(CNN) - President Barack Obama wasted little time recently adding a new element to his stump speech which makes Mitt Romney the victim of his own comments.
At a fund-raiser in Florida last spring, Romney said that that 47% of people pay no federal income taxes, are dependent on government, and view themselves as victims - and will support Obama regardless of the arguments Romney makes about lowering taxes.
- Follow the Ticker on Twitter: @PoliticalTicker
- Check out the CNN Electoral Map and Calculator and game out your own strategy for November.
His comments were secretly recorded and posted on a left-leaning website last Monday and Tuesday.
Romney said his words were "off the cuff" and "not elegantly stated," but Obama proceeded to use them against him.
A spokeswoman for Romney, Amanda Henneberg, commented to CNN on this report, saying "This election presents a clear choice between the government dependency of Barack Obama and Mitt Romney’s vision of economic freedom."
Obama debuted a form of the line at a town hall-style meeting for the Univision television network three days after the video was first released.
"When you express an attitude that half the country considers itself victims, that somehow they want to be dependent on government, my thinking is maybe you haven't gotten around a lot, because I travel around the country all the time and the American people are the hardest working there are," Obama said to applause from the audience, which consisted primarily of supporters.
"Their problem is not that they're not working hard enough, or they don't want to work, or they're being taxed too little, or they just want to loaf around and gather government checks. We've gone through a challenging time," he continued. "People want a hand up, not a handout."
That was on Thursday. The Obama campaign went on to turn the comments into campaign ads, and meanwhile, Obama was refining the line he would use at campaign rallies.
The next day, Obama used the "47%" sentiment in his remarks at the AARP convention, though he did not mention the word "victim."
"But when it comes to gridlock, look - I came in in 2008 and I said, even though I got 53% of the vote and 47% of the country voted against me, that I'd be the President for everybody, and I'd listen to everybody's voices," Obama said, referring to a theme he spoke on after his election.
Later on Friday, the president rolled out a version of his victim line which has become standard fare in his stump speeches since then.
"I don't believe we can get very far with leaders who write off half the nation as a bunch of victims who think that they're not interested in taking responsibility for their own lives," he said in Woodbridge, Virginia. "I don't see a lot of victims in this crowd today. I see hard-working Virginians."
"Some of you may be students trying to work your way through college. Some of you may be single moms like my mom putting in overtime to see if you can provide a better life for your kids," Obama continued. "Some of you may be senior citizens who have been saving your whole life for your retirement. Some of you may be veterans who have served this country bravely soldiers who defend our freedom today."

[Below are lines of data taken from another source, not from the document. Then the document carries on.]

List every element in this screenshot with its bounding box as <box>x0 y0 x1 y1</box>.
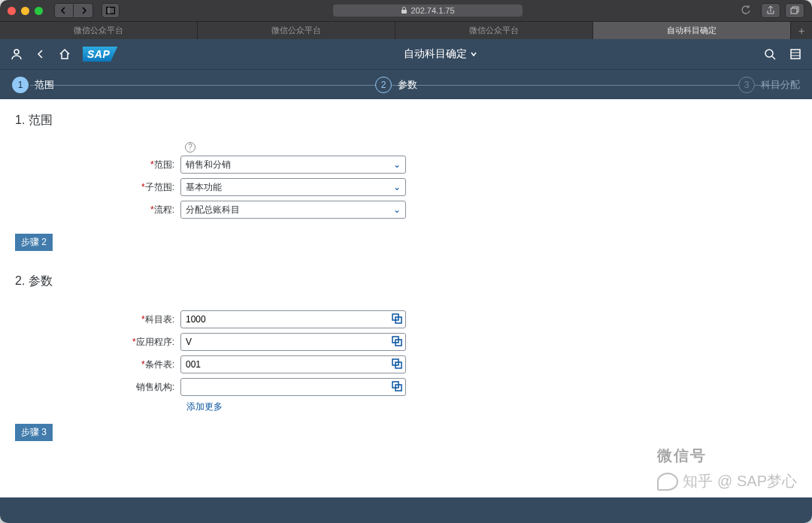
svg-rect-2 <box>401 10 407 14</box>
section1-title: 1. 范围 <box>15 113 797 128</box>
browser-tab-active[interactable]: 自动科目确定 <box>593 22 791 39</box>
chart-label: *科目表: <box>15 313 180 326</box>
form-row-subscope: *子范围: 基本功能 ⌄ <box>15 178 797 196</box>
wizard-progress: 1 范围 2 参数 3 科目分配 <box>0 69 812 99</box>
browser-tabstrip: 微信公众平台 微信公众平台 微信公众平台 自动科目确定 + <box>0 21 812 39</box>
browser-tab[interactable]: 微信公众平台 <box>395 22 593 39</box>
shell-title[interactable]: 自动科目确定 <box>117 47 764 61</box>
address-bar[interactable]: 202.74.1.75 <box>333 5 522 17</box>
lock-icon <box>401 7 408 14</box>
scope-value: 销售和分销 <box>186 159 231 171</box>
wizard-step-num: 2 <box>375 77 392 93</box>
tab-label: 微信公众平台 <box>271 25 321 36</box>
tab-label: 自动科目确定 <box>667 25 717 36</box>
sap-logo: SAP <box>83 47 117 62</box>
wizard-step-2[interactable]: 2 参数 <box>375 77 417 93</box>
url-text: 202.74.1.75 <box>411 6 454 15</box>
svg-point-4 <box>14 50 19 54</box>
wizard-step-3[interactable]: 3 科目分配 <box>738 77 800 93</box>
nav-forward-button[interactable] <box>74 3 93 18</box>
wizard-step-num: 3 <box>738 77 755 93</box>
value-help-icon[interactable] <box>392 381 402 394</box>
window-minimize-button[interactable] <box>21 7 29 15</box>
process-select[interactable]: 分配总账科目 ⌄ <box>180 201 406 219</box>
value-help-icon[interactable] <box>392 336 402 349</box>
app-input[interactable] <box>180 333 406 351</box>
chevron-down-icon: ⌄ <box>393 182 401 192</box>
step2-button[interactable]: 步骤 2 <box>15 234 53 251</box>
section2: 2. 参数 *科目表: *应用程序: *条件表: <box>15 274 797 441</box>
sap-shell-bar: SAP 自动科目确定 <box>0 39 812 69</box>
watermark-brand: 知乎 <box>683 471 713 491</box>
window-maximize-button[interactable] <box>35 7 43 15</box>
step3-button[interactable]: 步骤 3 <box>15 424 53 441</box>
wizard-step-label: 范围 <box>35 78 54 92</box>
new-tab-button[interactable]: + <box>791 22 812 39</box>
help-row: ? <box>185 139 797 153</box>
browser-window: 202.74.1.75 微信公众平台 微信公众平台 微信公众平台 自动科目确定 … <box>0 0 812 523</box>
menu-icon[interactable] <box>789 48 801 60</box>
shell-right <box>764 48 801 60</box>
svg-line-6 <box>772 56 775 59</box>
wizard-step-label: 科目分配 <box>761 78 800 92</box>
home-icon[interactable] <box>59 48 71 60</box>
value-help-icon[interactable] <box>392 358 402 371</box>
cond-input-field[interactable] <box>186 359 401 370</box>
chart-input[interactable] <box>180 310 406 328</box>
process-value: 分配总账科目 <box>186 204 240 216</box>
nav-back-button[interactable] <box>54 3 74 18</box>
toolbar-right <box>761 3 804 18</box>
tab-label: 微信公众平台 <box>469 25 519 36</box>
svg-rect-3 <box>791 8 797 14</box>
tabs-button[interactable] <box>785 3 804 18</box>
app-input-field[interactable] <box>186 337 401 347</box>
browser-tab[interactable]: 微信公众平台 <box>0 22 198 39</box>
form-row-chart: *科目表: <box>15 310 797 328</box>
watermark-author: @ SAP梦心 <box>717 471 797 491</box>
nav-buttons <box>54 3 93 18</box>
chart-input-field[interactable] <box>186 314 401 325</box>
scope-select[interactable]: 销售和分销 ⌄ <box>180 156 406 174</box>
sales-label: 销售机构: <box>15 381 180 394</box>
form-row-app: *应用程序: <box>15 333 797 351</box>
window-close-button[interactable] <box>8 7 16 15</box>
wechat-bubble-icon <box>657 473 678 491</box>
wizard-step-label: 参数 <box>398 78 417 92</box>
svg-rect-0 <box>107 8 115 14</box>
cond-label: *条件表: <box>15 358 180 371</box>
help-icon[interactable]: ? <box>185 142 195 153</box>
wizard-step-1[interactable]: 1 范围 <box>12 77 54 93</box>
scope-label: *范围: <box>15 159 180 171</box>
add-more-link[interactable]: 添加更多 <box>186 401 797 413</box>
tab-label: 微信公众平台 <box>74 25 123 36</box>
subscope-value: 基本功能 <box>186 181 222 194</box>
form-row-scope: *范围: 销售和分销 ⌄ <box>15 156 797 174</box>
subscope-label: *子范围: <box>15 181 180 194</box>
macos-titlebar: 202.74.1.75 <box>0 0 812 21</box>
sales-input[interactable] <box>180 378 406 396</box>
content-area: 1. 范围 ? *范围: 销售和分销 ⌄ *子范围: 基本功能 ⌄ *流程: 分… <box>0 99 812 497</box>
app-label: *应用程序: <box>15 336 180 349</box>
sap-footer <box>0 497 812 523</box>
shell-left: SAP <box>11 47 117 62</box>
search-icon[interactable] <box>764 48 776 60</box>
cond-input[interactable] <box>180 355 406 373</box>
reload-button[interactable] <box>736 3 756 18</box>
subscope-select[interactable]: 基本功能 ⌄ <box>180 178 406 196</box>
user-icon[interactable] <box>11 48 23 60</box>
chevron-down-icon: ⌄ <box>393 204 401 215</box>
form-row-process: *流程: 分配总账科目 ⌄ <box>15 201 797 219</box>
wizard-step-num: 1 <box>12 77 29 93</box>
chevron-down-icon <box>470 50 477 58</box>
value-help-icon[interactable] <box>392 313 402 326</box>
address-bar-container: 202.74.1.75 <box>125 5 731 17</box>
back-icon[interactable] <box>35 48 47 60</box>
sales-input-field[interactable] <box>186 382 401 392</box>
section2-title: 2. 参数 <box>15 274 797 289</box>
watermark: 知乎 @ SAP梦心 <box>657 471 797 491</box>
browser-tab[interactable]: 微信公众平台 <box>198 22 395 39</box>
svg-rect-7 <box>791 50 800 59</box>
sidebar-toggle-button[interactable] <box>102 3 120 18</box>
form-row-cond: *条件表: <box>15 355 797 373</box>
share-button[interactable] <box>761 3 780 18</box>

He brought the personalization - "I see hard-working Virginians" - on the trail with him. In Milwaukee on Saturday, he saw "hardworking Wisconsinites." This past Wednesday, there were "hardworking Ohioans" in both Bowling Green and Kent. And the "hardworking Virginians" were back on Thursday in Virginia Beach.
Since the Woodbridge event, his language has remained generally similar - citing students, moms, and senior citizens.
Obama used the comment again on Friday at a fundraiser in Washington - "when I travel this country I don't meet victims" - though he dropped any geographic reference, perhaps a victim to speaking inside the beltway.